La salud, al igual que la comida, se convirtió en el gran negocio de un Estado rico con una cesta petrolera benevolente, donde era más fácil importar que desarrollar la industria nacional. Este hecho explica fácilmente por qué a partir del 2015-2016 con la caída de los precios del petróleo, comenzó a acentuarse la crisis del sector salud, ¡sorpresa! llegaron las vacas flacas para las cuales nunca nos preparamos.

Con la salida de Carlos Rotondaro del IVSS muchos creyeron que se acababa el problema de suministro y se tenía un chivo expiatorio, sin entender que los verdaderos culpables son quienes decidieron que el modelo económico de Venezuela debía ser rentista, improductivo y populista.

El Gobierno fracasó, acabó con las pocas empresas farmacéuticas que estaban en el país y se endeudó con los grandes laboratorios, todo hay que importarlo, el sistema está completamente inservible.

Si alguien todavía tiene duda de lo que estamos viviendo, puede revisar los casos de suicido que se van incrementando ante el desespero de no poder acceder a un tratamiento médico o a una medicina. Las personas han perdido la fe y la esperanza en su gobernante, son suicidios inducidos por un Estado indolente que se resiste a permitir la asistencia humanitaria, es decir, ni lava ni presta la batea.

Cualquier esperanza de rectificación fue aniquilada el 25 de febrero cuando el Presidente Nicolás Maduro en entrevista con el chileno Marco Enríquez Ominam, afirma que la información sobre los venezolanos que han muerto por falta de medicamentos “es una exageración”. Imagine usted lo que habrá sentido la familia del Sr.
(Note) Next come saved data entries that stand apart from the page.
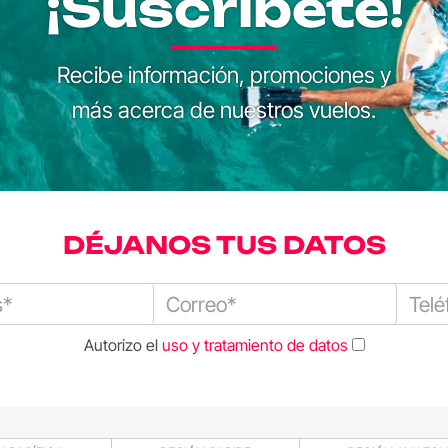
¡Suscríbete!
Recibe información, promociones y
más acerca de nuestros vuelos.
DÉJANOS TUS DATOS
Autorizo el
uso y tratamiento de datos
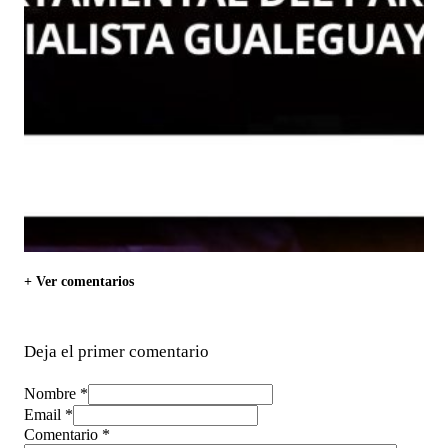
+ Ver comentarios
Deja el primer comentario
Nombre *
Email *
Comentario
*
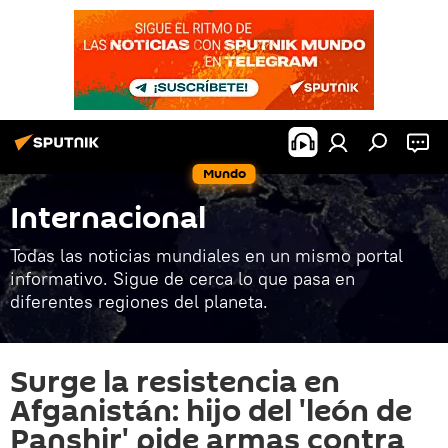
Mundo
Internacional
Todas las noticias mundiales en un mismo portal
informativo. Sigue de cerca lo que pasa en
diferentes regiones del planeta.
Surge la resistencia en
Afganistán: hijo del 'león de
Panshir' pide armas contra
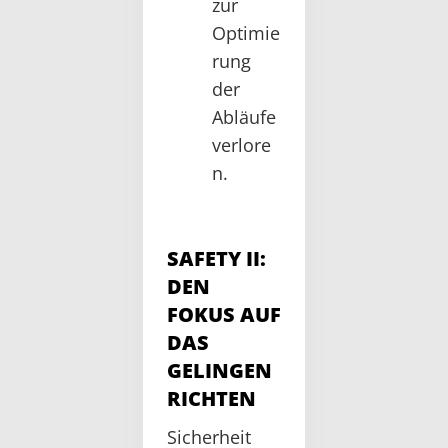
zur
Optimie
rung
der
Abläufe
verlore
n.
SAFETY II:
DEN
FOKUS AUF
DAS
GELINGEN
RICHTEN
Sicherheit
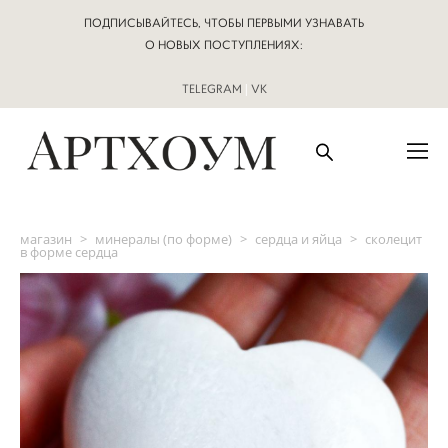
ПОДПИСЫВАЙТЕСЬ, ЧТОБЫ ПЕРВЫМИ УЗНАВАТЬ
О НОВЫХ ПОСТУПЛЕНИЯХ:
TELEGRAM
|
VK
магазин
>
минералы (по форме)
>
сердца и яйца
>
сколецит
в форме сердца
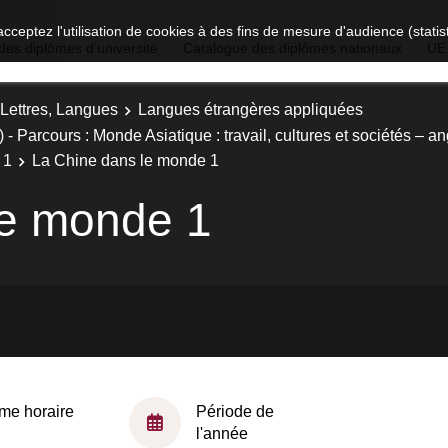
acceptez l'utilisation de cookies à des fins de mesure d'audience (stat
des diplômes d'université
Catalogue des diplômes nationaux
UE
 Lettres, Langues
Langues étrangères appliquées
Parcours : Monde Asiatique : travail, cultures et sociétés – an
 1
La Chine dans le monde 1
le monde 1
me horaire
Période de
l'année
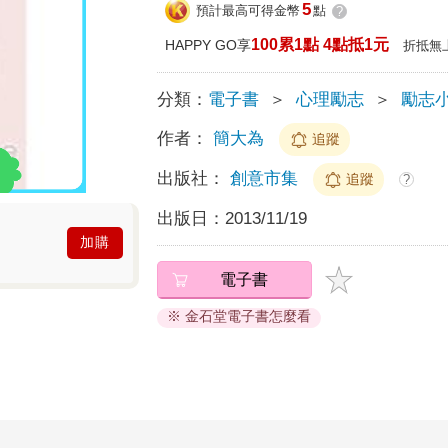
5
預計最高可得金幣
點
?
100累1點 4點抵1元
HAPPY GO享
折抵無
分類：
電子書
＞
心理勵志
＞
勵志
作者：
簡大為
追蹤
出版社：
創意市集
追蹤
?
出版日：
2013/11/19
加購
電子書
※ 金石堂電子書怎麼看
Pedro o cualquiera de nosotros a quienes nos toca cada día vivir el vía crucis de perseguir un medicamento o la imposibilidad de realizarse un tratamiento médico.

Las mujeres del Movimiento Amplio alzamos nuestra voz para pedir al Gobierno que admita su incapacidad y permita la asistencia humanitaria. ¡No pueden seguir muriendo más venezolanos!.

Las soluciones tienen que ser ahora, ¡tienen que ser YA!. Sr. Presidente, si todavía le queda un ápice de conciencia suspenda las elecciones del 22/04 y convoque a un Gran Acuerdo Nacional para abrir las compuertas de la verdadera democracia, lo cual incluye en primer lugar elecciones apegadas a las garantías constitucionales y de ley, aléjese de la trampa, o por qué no, renuncie, eso sería una salida histórica y decorosa para permitir que el derecho a la vida vuelva a los venezolanos.